Just what the data will show, Heaton can't accurately predict.
"They're going to perform probably very similar to the rest of the population," Heaton said. "But we do feel, given that they are a unique cohort within the military, the reference data would reflect their unique demographics."
Heaton pointed out that National Guard leadership has great interest in the health and welfare of their personnel.
"They're very focused on their Soldiers, not just when they have them on drill weekends, but also when they go back home and return to their civilian jobs and re-integrate to their home life situations," Heaton explained. "They're extremely interested and eager to know more and to have information that they can then use to help their Soldiers. They have been quite welcoming of this work."
This is the latest in an impressive number of TBI studies done by Heaton and other USARIEM researchers.
"Much of our work to date has been focused on developing and validating measures of cognitive performance as ways of assessing traumatic brain injury -- concussion, in particular," said Heaton, who added that the goal is "to provide more efficient, more effective and relatively fieldable tools for use by leadership, by medical command, to screen for concussion."

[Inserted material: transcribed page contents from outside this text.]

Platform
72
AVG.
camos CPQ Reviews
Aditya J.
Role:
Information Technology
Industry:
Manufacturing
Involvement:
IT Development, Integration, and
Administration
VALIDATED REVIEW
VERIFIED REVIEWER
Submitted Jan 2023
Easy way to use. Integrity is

According to Heaton, TBI research is far ahead of where it stood several years ago. She said she wants to see that momentum continue.
"Traumatic brain injuries don't go away just because the war ends," Heaton said. "The effects of these injuries are going to remain with the Soldiers who have sustained them, and a good number of head injuries and concussions occur during training and during off-duty activities. So this is going to be an enduring problem."